Created attachment 121027 [details] Patch to prevent tty NULL in tty_wakeup
This problem was fixed in RHEL3 U5. Please upgrade to U6 (2.4.21-37.EL). *** This bug has been marked as a duplicate of 131674 ***
Please look again at U6. This is a new patch to fix a related issue to 131674, but this is not a dupe. This patch was generated off the U6 kernel tree. :)
Hi, Tom. The reason that I thought that this might be a dup is that the tty changes in U5 should prevent this problem from occurring. Before investing any time on this, I think we should have confirmation that this problem exists on U5 (or U6). Please verify this (and provide the oops output on a more recent kernel). Thanks in advance.
Hi, Tom. This is getting to be a difficult issue. Basically, the customer is running an unsupported kernel. We can't verify for certain that the tty fixes committed to U5 are exactly what they're running. (There were multiple versions of the very large and complex tty patch.) Further, at least one other tty change went into U5 that could be related (dealing with races in forking and controlling tty assignment). Lastly, I don't feel that the check in tty_wakeup() in comment #1 is appropriate, since if there's an open/close race in drivers/char/serial.c, the problem should be fixed in that driver. Thus, to make progress on resolving this issue, I think we need to have the problem reproduced on stock U6. Reassigning to Don and reverting to NEEDINFO (requesting a U6-based oops or reproducer).

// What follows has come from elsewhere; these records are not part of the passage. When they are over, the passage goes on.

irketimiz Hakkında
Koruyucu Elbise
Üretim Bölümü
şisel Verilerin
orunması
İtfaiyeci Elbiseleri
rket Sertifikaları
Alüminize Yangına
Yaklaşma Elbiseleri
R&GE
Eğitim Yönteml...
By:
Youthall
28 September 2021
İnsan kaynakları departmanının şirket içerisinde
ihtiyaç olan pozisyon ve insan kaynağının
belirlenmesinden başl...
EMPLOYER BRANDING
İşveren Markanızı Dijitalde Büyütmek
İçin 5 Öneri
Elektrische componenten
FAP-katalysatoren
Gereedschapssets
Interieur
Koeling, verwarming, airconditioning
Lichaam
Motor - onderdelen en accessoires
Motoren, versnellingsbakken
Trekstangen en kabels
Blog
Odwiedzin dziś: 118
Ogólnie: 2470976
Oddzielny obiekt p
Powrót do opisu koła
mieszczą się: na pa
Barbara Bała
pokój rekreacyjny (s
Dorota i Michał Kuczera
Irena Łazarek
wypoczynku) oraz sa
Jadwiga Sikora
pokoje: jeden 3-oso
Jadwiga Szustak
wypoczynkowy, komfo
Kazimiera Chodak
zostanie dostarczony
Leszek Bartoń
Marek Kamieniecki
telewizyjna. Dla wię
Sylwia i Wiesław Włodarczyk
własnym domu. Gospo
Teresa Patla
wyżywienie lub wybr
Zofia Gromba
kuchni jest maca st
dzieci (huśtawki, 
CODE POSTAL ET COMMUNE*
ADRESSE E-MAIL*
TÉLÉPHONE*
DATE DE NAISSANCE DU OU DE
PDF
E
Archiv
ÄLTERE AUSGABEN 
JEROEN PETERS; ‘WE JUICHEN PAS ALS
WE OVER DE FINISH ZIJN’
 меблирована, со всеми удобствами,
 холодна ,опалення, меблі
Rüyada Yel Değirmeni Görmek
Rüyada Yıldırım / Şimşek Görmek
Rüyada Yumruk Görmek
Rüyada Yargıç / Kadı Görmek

This bug is filed against RHEL 3, which is in maintenance phase. During the maintenance phase, only security errata and select mission critical bug fixes will be released for enterprise products. Since this bug does not meet that criteria, it is now being closed. For more information of the RHEL errata support policy, please visit: http://www.redhat.com/security/updates/errata/ If you feel this bug is indeed mission critical, please contact your support representative. You may be asked to provide detailed information on how this bug is affecting you.